4.1 EM Algorithm for Exponential Families

Data that are generated from a regular exponential family distribution have a density that takes the form \[ g(x\mid\theta) = h(x) \exp(\theta^\prime t(x))/a(\theta). \] where \(\theta\) is the canonical parameter and \(t(x)\) is the vector of sufficient statistics. When thinking about the EM algorithm, the idea scenario is that the complete data density can be written as an exponential family.

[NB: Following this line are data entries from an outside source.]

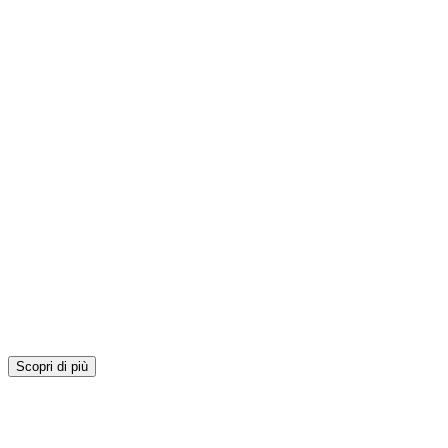
Scopri di più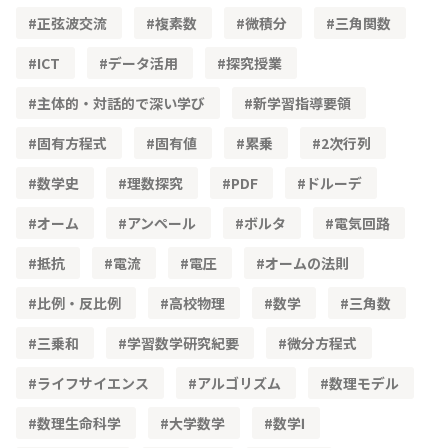
正弦波交流
複素数
微積分
三角関数
ICT
データ活用
探究授業
主体的・対話的で深い学び
新学習指導要領
固有方程式
固有値
累乗
2次行列
数学史
理数探究
PDF
ドルーデ
オーム
アンペール
ボルタ
電気回路
抵抗
電流
電圧
オームの法則
比例・反比例
高校物理
数学
三角数
三乗和
学習数学研究紀要
微分方程式
ライフサイエンス
アルゴリズム
数理モデル
数理生命科学
大学数学
数学Ⅰ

In that case, for the E-step, if \(y\) represents the observed component of the complete data, we can write \[\begin{eqnarray*} Q(\theta\mid\theta_0) & = & \mathbb{E}[\log g(x\mid\theta)\mid y, \theta_0]\\ & = & \log h(x)-\theta^\prime \mathbb{E}[t(x)\mid y, \theta_0] - \log a(\theta) \end{eqnarray*}\] (Note: We can ignore the \(h(x)\) term because it does not involve the \(\theta\) parameter.) In order to maximize this function with respect to \(\theta\), we can take the derivative and set it equal to zero, \[ Q^\prime(\theta\mid\theta_0) = \mathbb{E}[t(x)\mid y,\theta_0] - \mathbb{E}_\theta[t(x)] = 0. \] Hence, for exponential family distributions, executing the M-step is equivalent to setting \[ \mathbb{E}[t(x)\mid y,\theta_0] = \mathbb{E}_\theta[t(x)] \] where \(\mathbb{E}_\theta[t(x)]\) is the unconditional expectation of the complete data and \(\mathbb{E}[t(x)\mid y,\theta_0]\) is the conditional expectation of the missing data, given the observed data.